Investigation into Occurrence Mechanism of Rock Burst Induced by Water Drainage in Deep Mines

Abstract

Confined aquifers widely exist in the strata of the Ordos mining area. Water drainage before mining is an effective measure to avoid water inrush disasters caused by the connectivity between mining-induced roof fractures and aquifers. However, rock burst disasters occur frequently in the mining process of many water drainage working faces. The statistics show that the surrounding rock of nine water drainage working faces in five mines has suffered different degrees of rock burst, which seriously restricts the safe, efficient production and sustainable development of ten-million-ton modern mines in China.
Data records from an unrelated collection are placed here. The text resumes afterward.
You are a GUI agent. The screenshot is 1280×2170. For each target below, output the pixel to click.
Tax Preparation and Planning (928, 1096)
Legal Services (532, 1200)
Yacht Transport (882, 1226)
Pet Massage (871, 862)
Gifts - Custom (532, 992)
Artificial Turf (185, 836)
Based on this, taking the 22,106 longwall working face (LW22106) of the Shilawusu Mine, Ordos, as the engineering background, this paper investigates the occurrence mechanism of water drainage on rock burst in the roof water-rich area by using theoretical analysis, similar material simulation, microseismic measurement and other methods. The main conclusions are as follows: (1) After the drainage of the water-rich area, the pressure relief zone, pressurized zone and pressure stabilization zone are formed in sequence from the center to both sides. The width of the pressure relief zone is consistent with that of the water-rich area, and the width of the pressurized zone is about 35 m on one side. (2) When the mining is passing the pressurized zone, the coal rock mass is under the joint influence of gravity stress, mining disturbance stress and drainage transfer stress. The superimposed stress generally exceeds 2.5 times the uniaxial compressive strength (UCS) of the coal rock mass, and the maximum reaches 3.24 times, far exceeding the critical value of rock burst (1.5 times UCS), which is the main reason to induce rock burst. (3) The dynamic change in the rock burst risk areas before and after drainage in water-rich area no. 4 has been predicted, and the number of risk areas increases from 4 before drainage to 13 after drainage. Since the stress superposition effect differs due to different mining speeds, it is proposed that the dynamic regulation of mining speed in the front and at the back of the drainage area is an effective and efficient method for rock burst prevention and control. The research results will provide a theoretical basis and technical support for the prevention and control in the roof water-rich area of deep mines.